The Ranger has been involved in many neighbour disputes over trees and hedges. Trees and hedges are usually on boundaries, you see, and so that's where the trouble starts. It's very easy to underestimate the fury, rage and pain that courses through such seemingly storm-in-teacup matters. On at least two occasions in recent times people have died over these disputes, one of these being shot by his neighbour. So, not trifling matters.
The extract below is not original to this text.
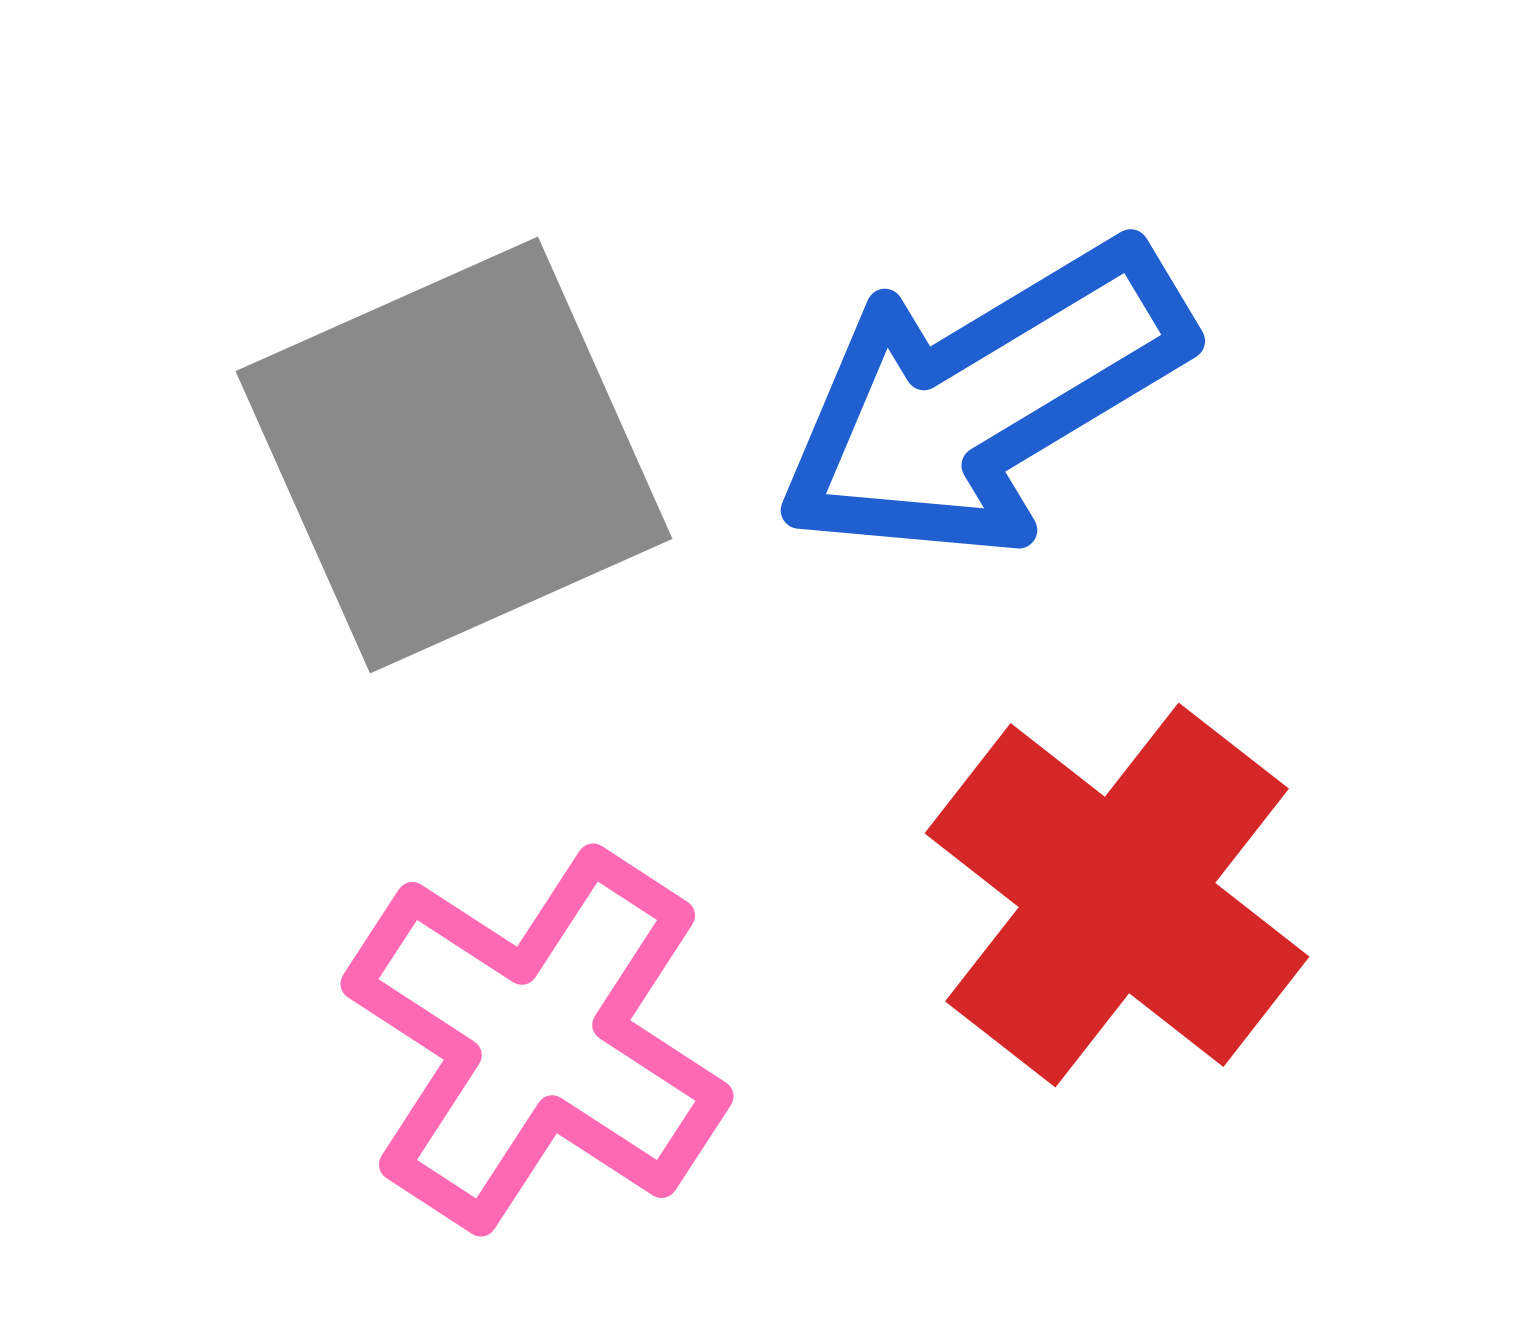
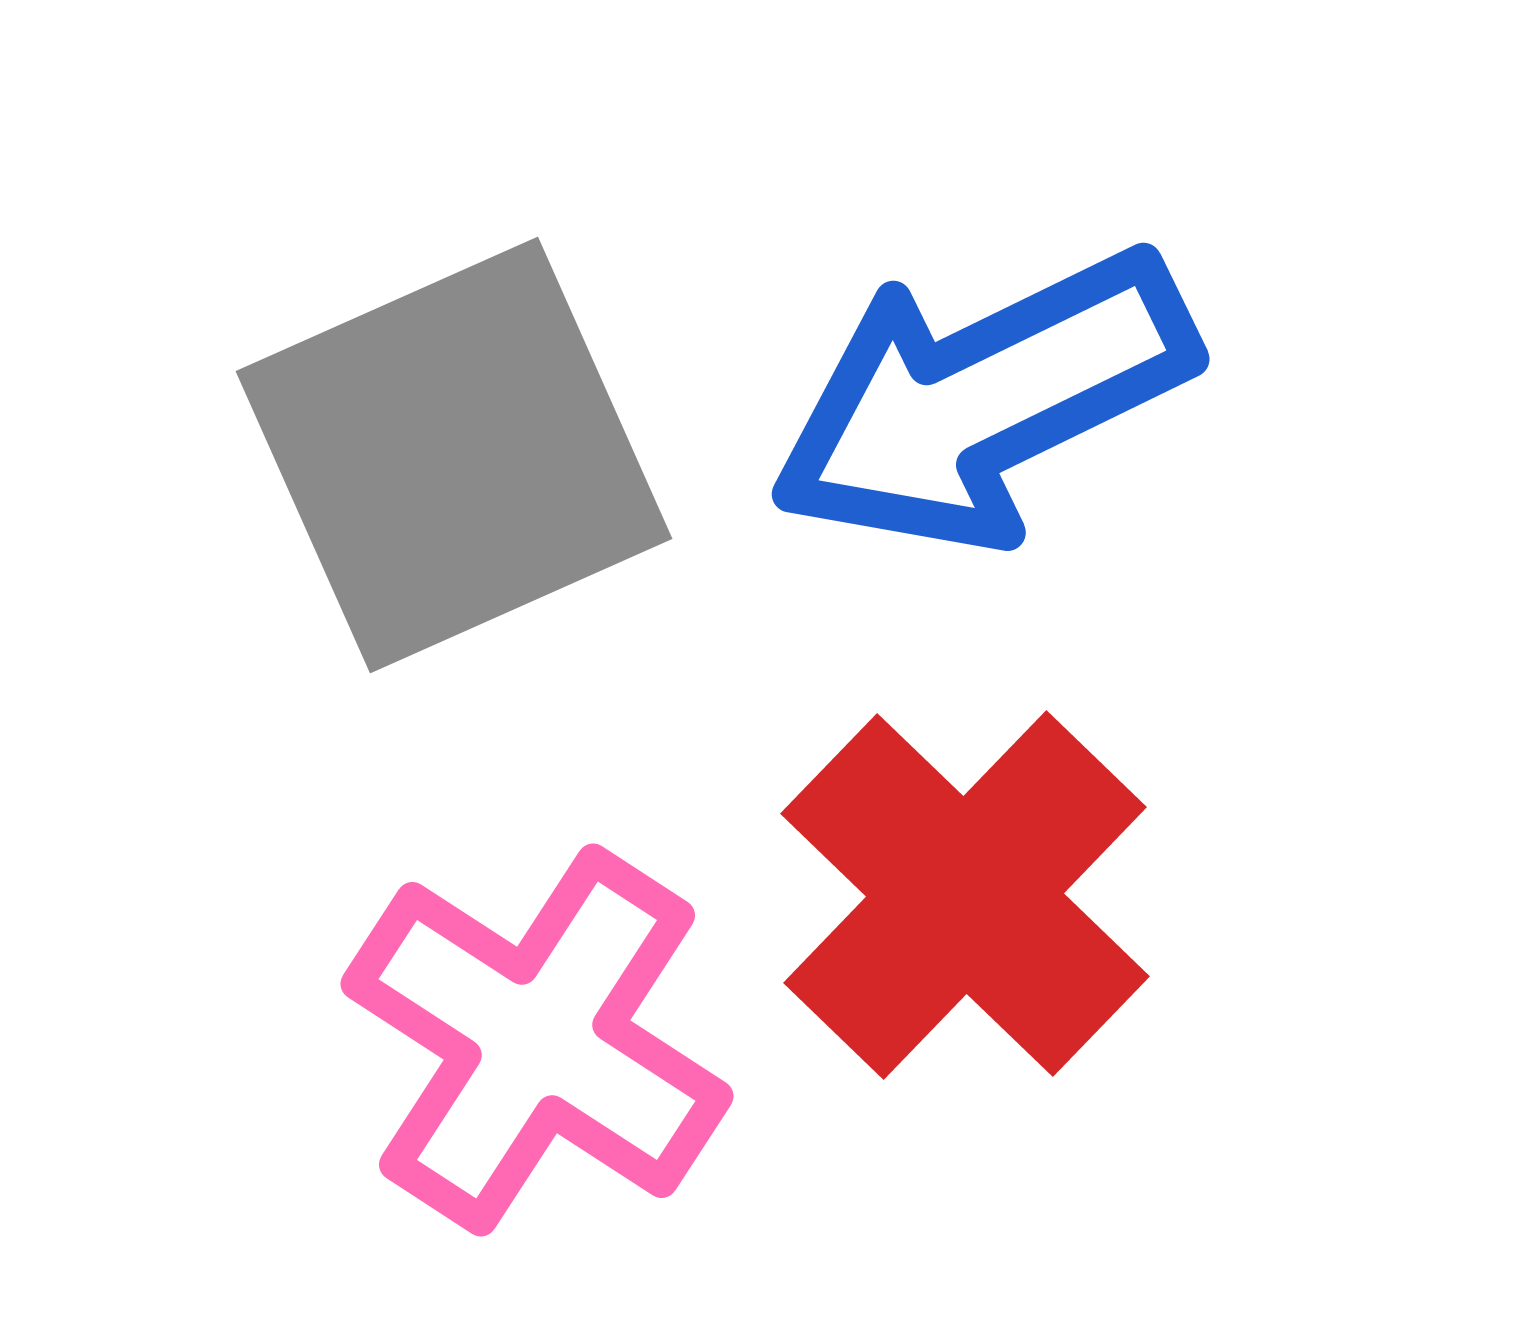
blue arrow: rotated 5 degrees clockwise
red cross: moved 152 px left; rotated 6 degrees clockwise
What the protagonists almost invariably fail to recognise when they come to the Ranger for some assistance is that the authorites will rarely take one side, or the other - in fact, they are more interested in the tree itself, because it is the tree which has amenity for the rest of us. What is one person's nuisance is a beautiful addition to the landscape for many others. So, in many cases, the Ranger finds himself defending not the harassed householder, nor the hysterical neighbour, but the trees.

How many times has the Ranger heard this one? 'Dear Ranger, how do I kill my neighbour's nasty tree? I've tried copper nails and it dosn't work'. So regularly the old 'copper nail' story is trotted out. No doubt there are innumerable midnight expeditions by surreptitious neighbours silently tapping copper into the trunk of the hated specimen - indeed, the Ranger has actually found these nails in disputed trees. Healthy, vigorous trees. Yes, friends, let an old Ranger reveal a terrible truth - copper nails do not kill trees. Where this story originated is a mystery, but practical experience demonstrates that the supposed 'magic bullet' solution is simply false. Driving a copper nail into a tree does nothing. You might kill a tree if you bought enough copper nails to make a pile big enough to hide the tree, but short of that you're wasting your time. And where do you get copper nails from anyway? Is this whole thing promoted by the Copper Nail Retailers Association? Perhaps they don't have any other use for their product.
A topical tale from Berlin, where the World Cup fans are filling the city, and the urinals, suggests a more enlightened alternative. It seems that all those fans peeing in the bushes are killing the bushes. We are wasting our time buying all these copper nails. Let's just hold a big party, with lots of free beer, and no toilets. Then, even if the trees survive, the neighbours might just have chilled out enough to all be friends again.
Oh, and if you came to this page wondering how to kill a tree with copper nails, or even how to kill trees without them (yes, there is a way, and it's even easier than copper nails) - sorry, that's another story. You probably won't be too surprised to hear that the Ranger won't be telling it to you.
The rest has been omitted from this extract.